## WHAT THE EXERCISE ASKS
In the listing below, find each line that holds the string "input" and copy it.

▽

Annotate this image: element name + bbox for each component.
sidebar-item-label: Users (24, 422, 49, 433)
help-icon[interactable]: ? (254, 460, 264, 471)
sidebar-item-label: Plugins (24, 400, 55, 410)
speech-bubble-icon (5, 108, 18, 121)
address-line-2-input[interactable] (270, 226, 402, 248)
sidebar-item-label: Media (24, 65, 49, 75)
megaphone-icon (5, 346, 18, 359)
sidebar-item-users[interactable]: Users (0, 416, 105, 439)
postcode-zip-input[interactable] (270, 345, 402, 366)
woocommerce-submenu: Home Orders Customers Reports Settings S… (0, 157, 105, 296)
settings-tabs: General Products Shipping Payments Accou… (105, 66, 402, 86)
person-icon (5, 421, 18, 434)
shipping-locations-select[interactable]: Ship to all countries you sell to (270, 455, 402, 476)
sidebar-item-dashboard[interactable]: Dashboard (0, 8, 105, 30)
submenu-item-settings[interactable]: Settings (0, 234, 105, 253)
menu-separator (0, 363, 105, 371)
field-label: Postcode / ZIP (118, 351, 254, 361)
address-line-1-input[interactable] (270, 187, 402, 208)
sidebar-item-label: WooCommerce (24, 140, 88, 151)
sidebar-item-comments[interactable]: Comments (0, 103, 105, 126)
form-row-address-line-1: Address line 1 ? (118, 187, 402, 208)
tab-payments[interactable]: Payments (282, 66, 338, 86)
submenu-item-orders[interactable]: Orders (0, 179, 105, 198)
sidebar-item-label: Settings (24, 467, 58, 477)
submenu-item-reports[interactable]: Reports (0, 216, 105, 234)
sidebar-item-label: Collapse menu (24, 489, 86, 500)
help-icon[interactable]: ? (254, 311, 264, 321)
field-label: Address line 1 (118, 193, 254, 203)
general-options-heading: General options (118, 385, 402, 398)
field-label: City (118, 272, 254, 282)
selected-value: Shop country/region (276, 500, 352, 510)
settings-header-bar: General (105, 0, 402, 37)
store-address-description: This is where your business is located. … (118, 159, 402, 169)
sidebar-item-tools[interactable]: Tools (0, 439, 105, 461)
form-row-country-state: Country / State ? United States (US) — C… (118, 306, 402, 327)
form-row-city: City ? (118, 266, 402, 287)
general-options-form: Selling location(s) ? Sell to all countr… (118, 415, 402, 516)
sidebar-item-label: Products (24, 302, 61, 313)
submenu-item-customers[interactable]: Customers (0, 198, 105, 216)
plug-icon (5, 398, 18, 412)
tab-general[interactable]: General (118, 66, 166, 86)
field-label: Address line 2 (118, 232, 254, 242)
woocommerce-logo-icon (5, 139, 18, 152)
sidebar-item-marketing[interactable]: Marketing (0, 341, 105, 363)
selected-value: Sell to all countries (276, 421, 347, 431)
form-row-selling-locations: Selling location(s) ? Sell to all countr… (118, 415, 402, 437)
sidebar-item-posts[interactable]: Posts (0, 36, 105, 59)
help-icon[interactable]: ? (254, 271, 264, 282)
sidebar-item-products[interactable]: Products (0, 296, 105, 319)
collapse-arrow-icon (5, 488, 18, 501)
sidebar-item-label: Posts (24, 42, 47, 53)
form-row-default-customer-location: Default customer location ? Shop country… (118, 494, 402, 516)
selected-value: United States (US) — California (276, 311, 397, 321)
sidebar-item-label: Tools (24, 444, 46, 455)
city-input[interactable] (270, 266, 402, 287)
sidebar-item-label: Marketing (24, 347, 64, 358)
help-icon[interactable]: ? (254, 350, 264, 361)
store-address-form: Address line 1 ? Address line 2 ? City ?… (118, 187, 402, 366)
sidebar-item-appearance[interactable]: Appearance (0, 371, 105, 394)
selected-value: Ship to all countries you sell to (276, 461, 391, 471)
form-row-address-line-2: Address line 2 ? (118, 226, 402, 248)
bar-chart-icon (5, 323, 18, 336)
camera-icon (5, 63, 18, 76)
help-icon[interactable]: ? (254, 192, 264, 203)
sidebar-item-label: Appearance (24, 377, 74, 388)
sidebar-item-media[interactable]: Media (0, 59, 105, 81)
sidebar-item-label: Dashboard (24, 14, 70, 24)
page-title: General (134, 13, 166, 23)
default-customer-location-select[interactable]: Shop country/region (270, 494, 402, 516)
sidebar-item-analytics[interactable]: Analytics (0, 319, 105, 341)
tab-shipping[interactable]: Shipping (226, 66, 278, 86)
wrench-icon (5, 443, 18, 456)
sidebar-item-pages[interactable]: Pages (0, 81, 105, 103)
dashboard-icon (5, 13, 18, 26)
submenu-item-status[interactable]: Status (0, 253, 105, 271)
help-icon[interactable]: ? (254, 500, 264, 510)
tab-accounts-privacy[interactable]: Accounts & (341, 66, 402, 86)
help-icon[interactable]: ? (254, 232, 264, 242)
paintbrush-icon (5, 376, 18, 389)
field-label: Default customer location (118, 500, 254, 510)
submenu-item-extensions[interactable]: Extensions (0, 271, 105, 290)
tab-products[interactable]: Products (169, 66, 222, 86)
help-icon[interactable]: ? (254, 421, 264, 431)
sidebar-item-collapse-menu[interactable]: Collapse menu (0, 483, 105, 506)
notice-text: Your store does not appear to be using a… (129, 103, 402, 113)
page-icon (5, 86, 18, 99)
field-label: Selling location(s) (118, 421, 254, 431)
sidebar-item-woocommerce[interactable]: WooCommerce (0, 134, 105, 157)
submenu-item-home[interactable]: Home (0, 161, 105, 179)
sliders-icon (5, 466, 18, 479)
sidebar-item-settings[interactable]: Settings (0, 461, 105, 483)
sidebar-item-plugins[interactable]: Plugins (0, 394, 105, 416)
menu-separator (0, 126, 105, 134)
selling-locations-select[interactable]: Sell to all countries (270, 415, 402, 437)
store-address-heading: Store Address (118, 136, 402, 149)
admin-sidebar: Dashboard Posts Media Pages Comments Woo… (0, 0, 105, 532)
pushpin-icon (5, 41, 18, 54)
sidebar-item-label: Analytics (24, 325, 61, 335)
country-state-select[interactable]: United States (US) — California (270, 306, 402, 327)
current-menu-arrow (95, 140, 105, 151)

△
▽

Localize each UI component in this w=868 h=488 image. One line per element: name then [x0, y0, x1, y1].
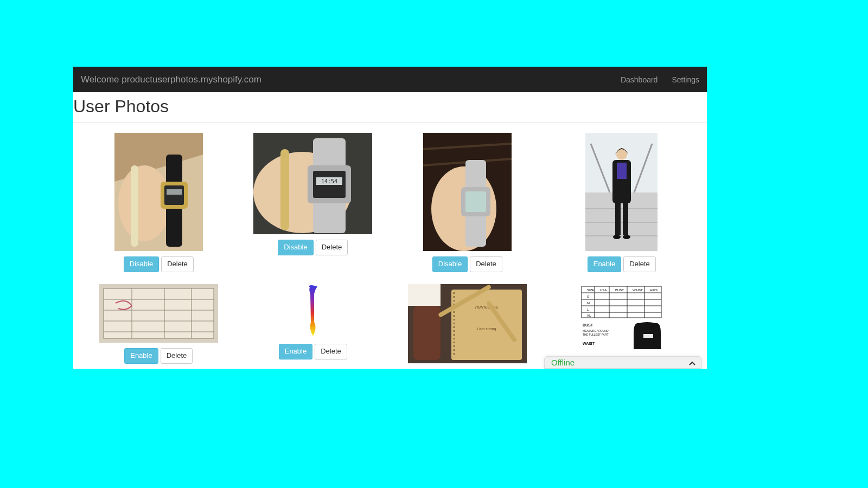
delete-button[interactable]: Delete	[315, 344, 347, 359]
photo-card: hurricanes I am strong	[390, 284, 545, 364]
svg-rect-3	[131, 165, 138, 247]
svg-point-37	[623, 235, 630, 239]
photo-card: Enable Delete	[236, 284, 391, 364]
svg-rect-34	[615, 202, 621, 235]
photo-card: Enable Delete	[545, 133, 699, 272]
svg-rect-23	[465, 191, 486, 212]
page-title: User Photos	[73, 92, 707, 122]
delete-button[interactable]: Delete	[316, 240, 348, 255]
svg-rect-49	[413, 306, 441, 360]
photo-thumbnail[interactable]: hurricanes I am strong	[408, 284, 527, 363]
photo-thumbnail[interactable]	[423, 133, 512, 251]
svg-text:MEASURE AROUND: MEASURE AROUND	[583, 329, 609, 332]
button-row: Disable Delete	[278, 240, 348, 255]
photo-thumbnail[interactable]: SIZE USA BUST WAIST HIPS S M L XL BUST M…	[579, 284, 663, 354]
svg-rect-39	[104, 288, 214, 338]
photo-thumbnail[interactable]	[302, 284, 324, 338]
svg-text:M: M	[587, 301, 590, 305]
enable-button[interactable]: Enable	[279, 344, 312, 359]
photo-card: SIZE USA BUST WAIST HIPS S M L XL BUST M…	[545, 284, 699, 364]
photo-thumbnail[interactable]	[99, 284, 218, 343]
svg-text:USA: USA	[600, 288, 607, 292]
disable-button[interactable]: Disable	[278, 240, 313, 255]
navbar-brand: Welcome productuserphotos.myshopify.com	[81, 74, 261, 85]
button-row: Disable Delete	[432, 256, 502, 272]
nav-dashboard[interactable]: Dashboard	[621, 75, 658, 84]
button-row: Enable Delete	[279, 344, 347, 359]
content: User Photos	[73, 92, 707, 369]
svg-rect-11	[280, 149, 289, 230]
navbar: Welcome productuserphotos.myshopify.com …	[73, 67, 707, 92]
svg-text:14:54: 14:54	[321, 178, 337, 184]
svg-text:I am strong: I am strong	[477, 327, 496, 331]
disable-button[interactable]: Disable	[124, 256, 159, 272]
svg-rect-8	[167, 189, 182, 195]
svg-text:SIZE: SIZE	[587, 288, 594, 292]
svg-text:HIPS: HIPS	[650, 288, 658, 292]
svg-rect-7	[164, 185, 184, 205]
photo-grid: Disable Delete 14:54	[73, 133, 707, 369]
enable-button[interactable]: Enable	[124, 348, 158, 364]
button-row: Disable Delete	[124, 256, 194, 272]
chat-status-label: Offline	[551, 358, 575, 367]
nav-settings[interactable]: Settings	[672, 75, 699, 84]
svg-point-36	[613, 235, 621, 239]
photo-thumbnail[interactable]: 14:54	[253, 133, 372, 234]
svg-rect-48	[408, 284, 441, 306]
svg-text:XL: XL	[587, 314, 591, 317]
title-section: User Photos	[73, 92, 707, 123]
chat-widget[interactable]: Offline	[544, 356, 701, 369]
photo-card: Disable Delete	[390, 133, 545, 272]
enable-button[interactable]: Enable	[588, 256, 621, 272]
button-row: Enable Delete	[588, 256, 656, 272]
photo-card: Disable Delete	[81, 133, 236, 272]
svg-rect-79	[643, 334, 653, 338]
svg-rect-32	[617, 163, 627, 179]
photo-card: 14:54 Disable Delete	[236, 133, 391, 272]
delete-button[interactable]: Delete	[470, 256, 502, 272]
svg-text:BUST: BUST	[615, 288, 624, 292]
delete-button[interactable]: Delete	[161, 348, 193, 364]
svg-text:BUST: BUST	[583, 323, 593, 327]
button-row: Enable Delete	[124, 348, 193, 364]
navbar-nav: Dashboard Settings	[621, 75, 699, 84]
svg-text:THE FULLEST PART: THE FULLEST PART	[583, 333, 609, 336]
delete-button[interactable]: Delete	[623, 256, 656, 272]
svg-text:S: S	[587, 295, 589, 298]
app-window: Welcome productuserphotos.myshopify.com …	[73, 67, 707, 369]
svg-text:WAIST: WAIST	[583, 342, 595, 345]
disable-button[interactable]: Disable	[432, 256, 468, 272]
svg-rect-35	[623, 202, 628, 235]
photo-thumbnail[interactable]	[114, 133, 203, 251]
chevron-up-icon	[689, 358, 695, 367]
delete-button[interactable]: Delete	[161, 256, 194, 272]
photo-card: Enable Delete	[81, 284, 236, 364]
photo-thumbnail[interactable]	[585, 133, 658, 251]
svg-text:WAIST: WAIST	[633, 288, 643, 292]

△
▽

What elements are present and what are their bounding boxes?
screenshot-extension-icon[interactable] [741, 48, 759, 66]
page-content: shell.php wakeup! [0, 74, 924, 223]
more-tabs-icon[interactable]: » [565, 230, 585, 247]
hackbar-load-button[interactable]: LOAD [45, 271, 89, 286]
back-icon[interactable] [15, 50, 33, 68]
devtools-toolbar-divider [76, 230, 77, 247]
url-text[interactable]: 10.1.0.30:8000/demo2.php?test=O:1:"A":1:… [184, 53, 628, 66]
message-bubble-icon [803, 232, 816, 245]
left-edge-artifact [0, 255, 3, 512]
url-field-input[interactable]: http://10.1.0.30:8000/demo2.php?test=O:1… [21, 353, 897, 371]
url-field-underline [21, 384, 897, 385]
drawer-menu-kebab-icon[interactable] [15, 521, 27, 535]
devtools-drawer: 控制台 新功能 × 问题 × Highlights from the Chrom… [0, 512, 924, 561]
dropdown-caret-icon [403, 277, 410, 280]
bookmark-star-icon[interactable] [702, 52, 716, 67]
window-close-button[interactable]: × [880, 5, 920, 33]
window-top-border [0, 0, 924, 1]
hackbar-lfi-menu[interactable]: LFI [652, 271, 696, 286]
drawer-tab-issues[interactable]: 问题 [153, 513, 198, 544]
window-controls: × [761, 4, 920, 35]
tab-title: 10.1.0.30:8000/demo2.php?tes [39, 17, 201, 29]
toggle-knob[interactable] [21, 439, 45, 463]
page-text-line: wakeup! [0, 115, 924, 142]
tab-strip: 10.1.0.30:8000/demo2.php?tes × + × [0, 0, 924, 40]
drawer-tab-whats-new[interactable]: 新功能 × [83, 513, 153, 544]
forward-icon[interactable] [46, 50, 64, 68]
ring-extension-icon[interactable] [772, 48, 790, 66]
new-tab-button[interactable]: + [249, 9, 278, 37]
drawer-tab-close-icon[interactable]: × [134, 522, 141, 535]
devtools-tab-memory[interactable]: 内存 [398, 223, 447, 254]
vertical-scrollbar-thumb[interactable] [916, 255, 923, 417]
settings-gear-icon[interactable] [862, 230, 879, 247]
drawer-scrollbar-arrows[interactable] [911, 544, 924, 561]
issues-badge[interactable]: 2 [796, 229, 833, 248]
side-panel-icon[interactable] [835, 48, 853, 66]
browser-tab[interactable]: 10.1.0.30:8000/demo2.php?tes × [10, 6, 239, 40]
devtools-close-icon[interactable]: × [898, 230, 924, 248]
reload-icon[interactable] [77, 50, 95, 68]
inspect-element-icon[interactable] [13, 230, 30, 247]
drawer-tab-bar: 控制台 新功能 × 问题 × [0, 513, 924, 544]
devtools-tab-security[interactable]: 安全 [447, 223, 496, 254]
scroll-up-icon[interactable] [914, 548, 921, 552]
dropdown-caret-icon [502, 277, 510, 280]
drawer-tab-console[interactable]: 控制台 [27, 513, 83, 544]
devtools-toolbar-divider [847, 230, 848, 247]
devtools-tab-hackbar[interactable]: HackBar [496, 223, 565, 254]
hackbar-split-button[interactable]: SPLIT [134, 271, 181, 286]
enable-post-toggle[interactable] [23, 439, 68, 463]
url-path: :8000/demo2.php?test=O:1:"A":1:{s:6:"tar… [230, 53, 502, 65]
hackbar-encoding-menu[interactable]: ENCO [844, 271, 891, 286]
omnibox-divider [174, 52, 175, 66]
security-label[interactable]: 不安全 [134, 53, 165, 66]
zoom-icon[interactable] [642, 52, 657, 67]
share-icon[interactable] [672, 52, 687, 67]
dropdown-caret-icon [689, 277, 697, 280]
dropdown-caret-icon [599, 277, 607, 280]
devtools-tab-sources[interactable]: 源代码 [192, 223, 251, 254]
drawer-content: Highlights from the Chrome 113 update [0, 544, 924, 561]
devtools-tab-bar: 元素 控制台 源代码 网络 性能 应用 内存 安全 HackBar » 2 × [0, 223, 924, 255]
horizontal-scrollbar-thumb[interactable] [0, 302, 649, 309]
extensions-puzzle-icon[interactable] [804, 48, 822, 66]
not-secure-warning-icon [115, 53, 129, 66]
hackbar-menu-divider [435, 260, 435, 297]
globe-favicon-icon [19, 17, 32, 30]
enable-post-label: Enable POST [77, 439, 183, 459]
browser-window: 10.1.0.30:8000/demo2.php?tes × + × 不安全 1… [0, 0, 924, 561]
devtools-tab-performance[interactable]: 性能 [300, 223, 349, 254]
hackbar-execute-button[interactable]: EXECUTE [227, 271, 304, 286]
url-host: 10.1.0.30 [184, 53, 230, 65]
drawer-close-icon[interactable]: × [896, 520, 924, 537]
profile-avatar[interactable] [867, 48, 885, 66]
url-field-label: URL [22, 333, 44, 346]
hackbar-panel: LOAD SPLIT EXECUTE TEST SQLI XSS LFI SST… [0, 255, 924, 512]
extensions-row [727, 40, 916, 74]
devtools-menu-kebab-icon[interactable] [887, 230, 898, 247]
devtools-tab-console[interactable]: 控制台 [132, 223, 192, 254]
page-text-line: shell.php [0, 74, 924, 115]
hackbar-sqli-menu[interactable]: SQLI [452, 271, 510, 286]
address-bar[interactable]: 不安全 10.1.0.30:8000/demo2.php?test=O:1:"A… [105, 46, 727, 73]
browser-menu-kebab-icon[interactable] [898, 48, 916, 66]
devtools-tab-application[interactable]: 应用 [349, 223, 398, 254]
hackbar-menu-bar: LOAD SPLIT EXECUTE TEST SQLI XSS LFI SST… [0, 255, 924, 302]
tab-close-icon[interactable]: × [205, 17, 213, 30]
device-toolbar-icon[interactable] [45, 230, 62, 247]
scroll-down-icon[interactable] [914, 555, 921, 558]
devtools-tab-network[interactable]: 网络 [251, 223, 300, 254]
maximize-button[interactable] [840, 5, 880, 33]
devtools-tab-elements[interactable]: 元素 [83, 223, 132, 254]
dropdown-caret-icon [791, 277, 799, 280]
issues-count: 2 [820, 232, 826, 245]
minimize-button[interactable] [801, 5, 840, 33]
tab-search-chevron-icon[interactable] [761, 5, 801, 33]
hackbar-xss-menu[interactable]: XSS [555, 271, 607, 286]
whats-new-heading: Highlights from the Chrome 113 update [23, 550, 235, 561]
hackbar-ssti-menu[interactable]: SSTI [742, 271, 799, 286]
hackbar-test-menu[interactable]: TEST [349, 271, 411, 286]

△

## ANSWER TO THE EXERCISE
address-line-2-input[interactable] (270, 226, 402, 248)
postcode-zip-input[interactable] (270, 345, 402, 366)
address-line-1-input[interactable] (270, 187, 402, 208)
city-input[interactable] (270, 266, 402, 287)
url-field-input[interactable]: http://10.1.0.30:8000/demo2.php?test=O:1… [21, 353, 897, 371]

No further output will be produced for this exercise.